Analysis of spindle length, width and interkinetochore distance

To measure spindle length, width and interkinetochore distance, the Line tool in Fiji Software (ImageJ)64 was used. Length was measured by drawing a line from pole to pole of the spindle. In C. perkinsii the pole positions were determined visually as the outermost points of the spindle along the central spindle axis. In RPE1 cells expressing CENP-A-GFP and centrin1-GFP, length was measured by using the images from ref. 27 and a line was drawn from one centrosome to the other. Width in C. perkinsii was measured by drawing a line across the equatorial plane of the spindle, with the line ending at the outer edges of the spindle. Width in RPE1 cells expressing CENP-A-GFP and centrin1-GFP was measured by drawing a line across the equatorial plane of the spindle, with the line ending at the outer kinetochore pairs. Interkinetochore distance in C. perkinsii was measured by using the Rectangle tool in Fiji Software which was drawn between endings of k-fibres at the spindle midzone. Interkinetochore distance in RPE1 cells expressing CENP-A-GFP and centrin1-GFP was taken from ref. 27. It was not possible to measure the interkinetochore distance in S. arctica because of the tight microtubule bundles of the spindles and it was not possible to distinguish kinetochore microtubules.

Analysis of the bridging fibre intensity

To measure the intensity of bridging fibres69 we used the Square tool (ImageJ)64. In C. perkinsii, the position of the square when measuring bridging fibre intensity was on the fibre located between the endings of kinetochore fibres. As we did not have labelled kinetochores and could not determine where a single kinetochore fibre is, we put squares close to the end of kinetochore fibres to obtain values of kinetochore fibres together with bridging fibres (Ibk) (Extended Data Fig. 7a). Background was measured and subtracted as follows: Ib = Ib+bcg − Ibcg for bridging fibres and Ibk = Ibk+bcg − Ibcg for bridging fibres together with kinetochore fibres. The values for RPE1 cells expressing CENP-A-GFP and centrin1-GFP were taken from ref. 27.

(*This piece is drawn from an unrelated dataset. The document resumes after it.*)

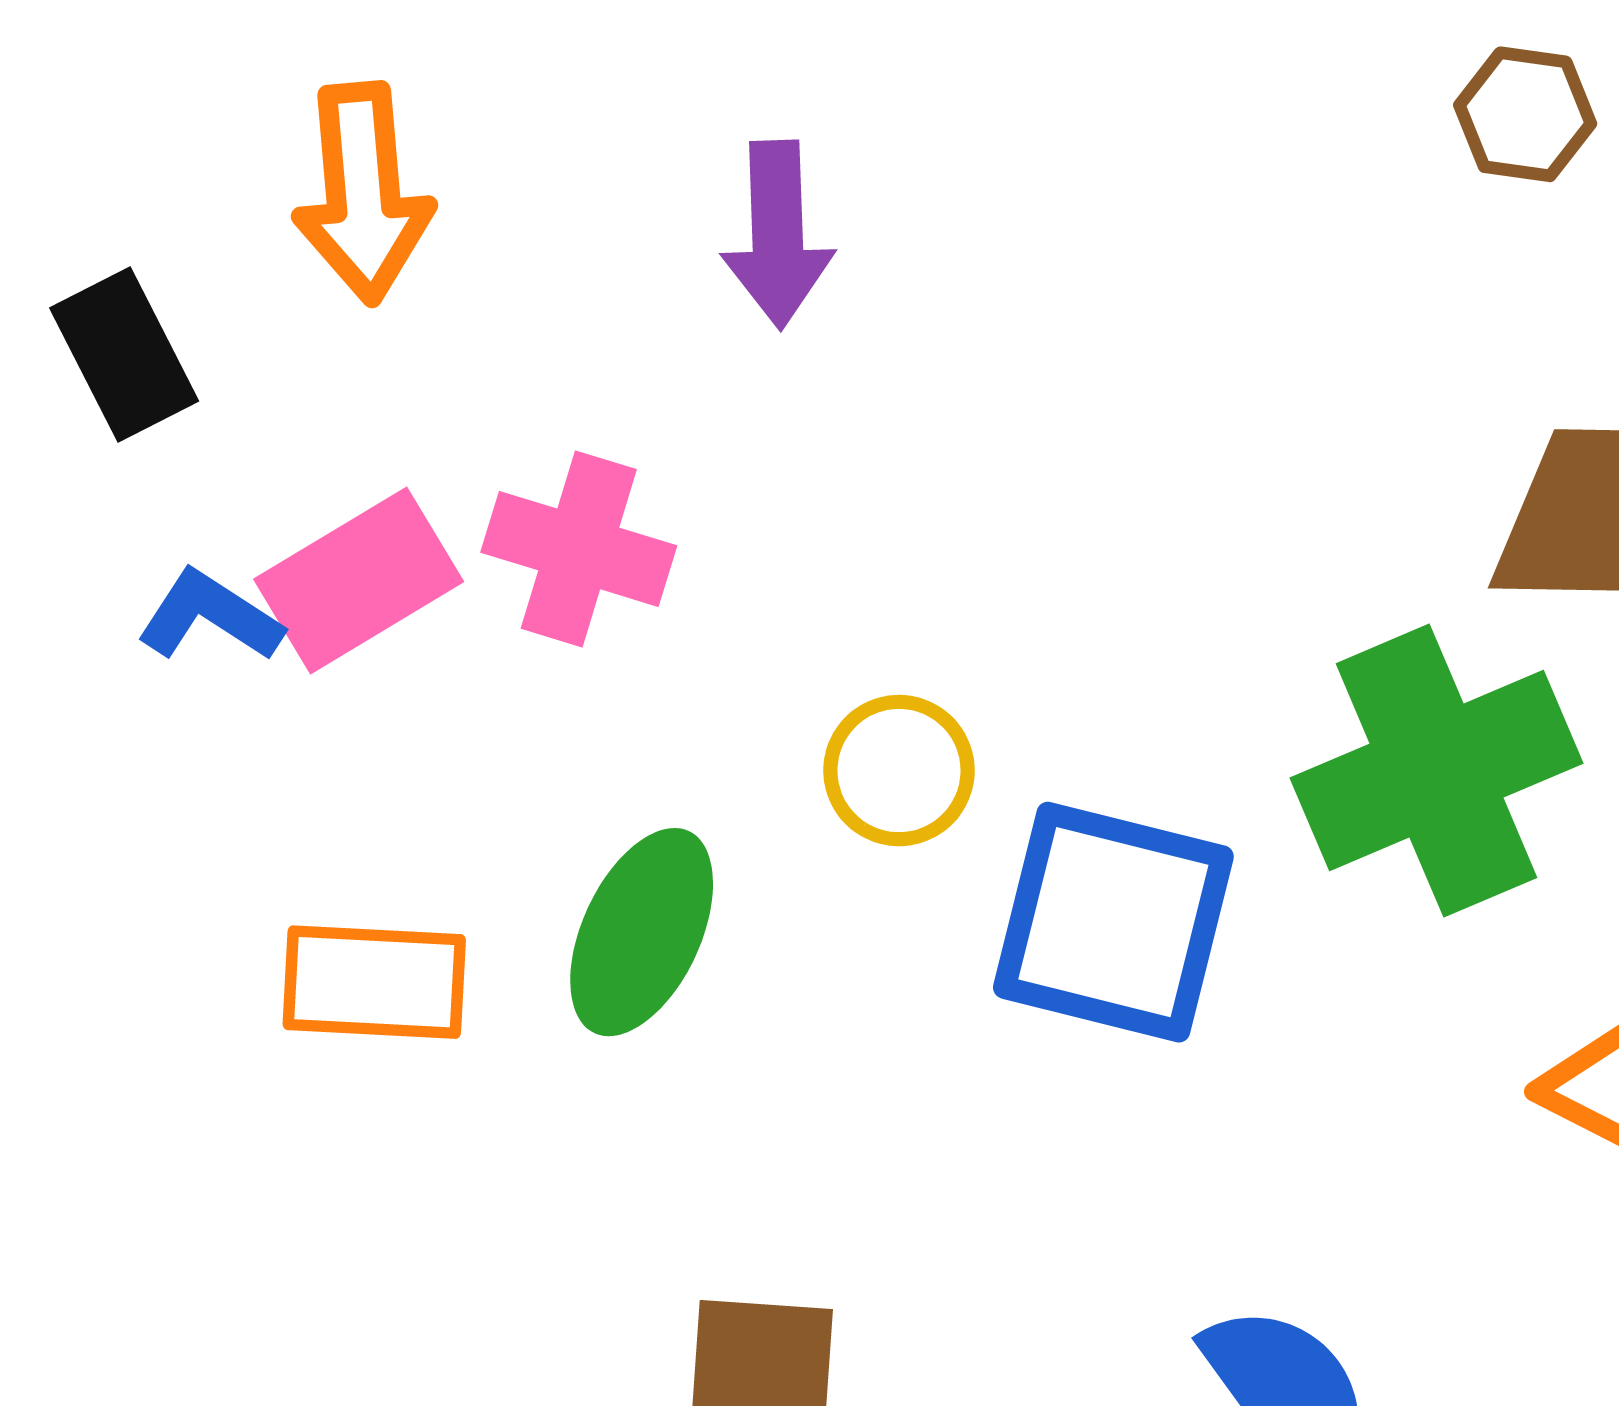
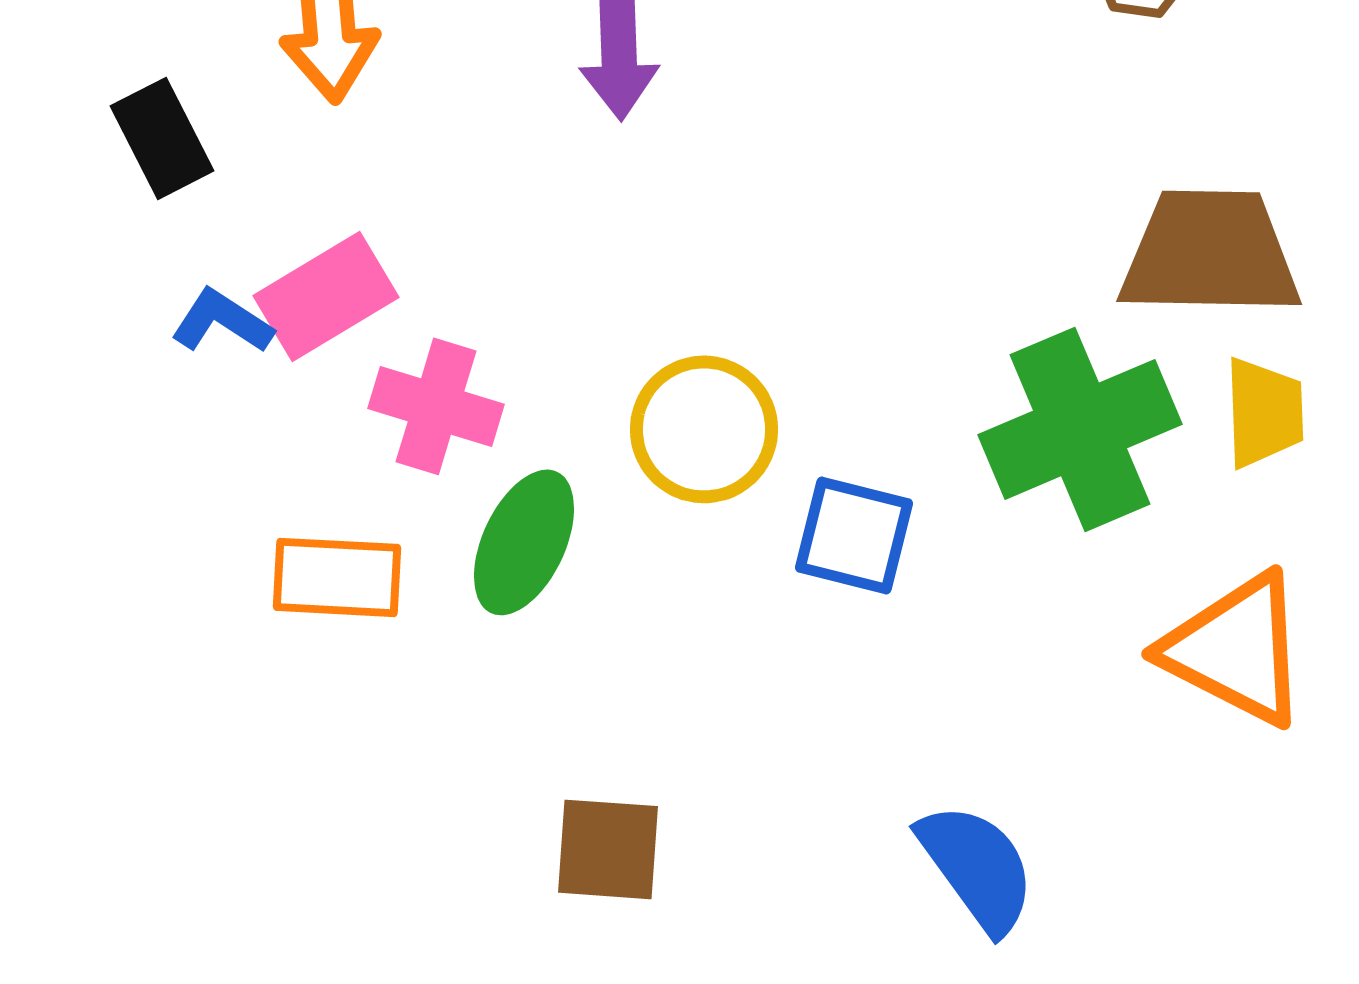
pink cross: (579, 549) -> (436, 406), moved
yellow circle: (899, 771) -> (704, 429), size x1.4
blue square: (1113, 922) -> (854, 535), size x0.7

Statistics and reproducibility

Results are reported as mean ± s.d. Statistical parameters including the numbers of cells, nuclei or MTOCs analysed, n and statistical significance are reported in the figure legends. Statistical significance was calculated by Mann–Whitney U-test, Kruskal–Wallis or Student’s t-tests. Asterisks in graphs indicate the statistical significance (*P < 0.05; **P < 0.01; ***P < 0.001; ****P < 0.0001). We performed statistical analysis in GraphPad Prism 9. All light microscopy and electron microscopy images are representative images obtained from three and two independent experiments, respectively.

Reporting summary

Further information on research design is available in the Nature Portfolio Reporting Summary linked to this article.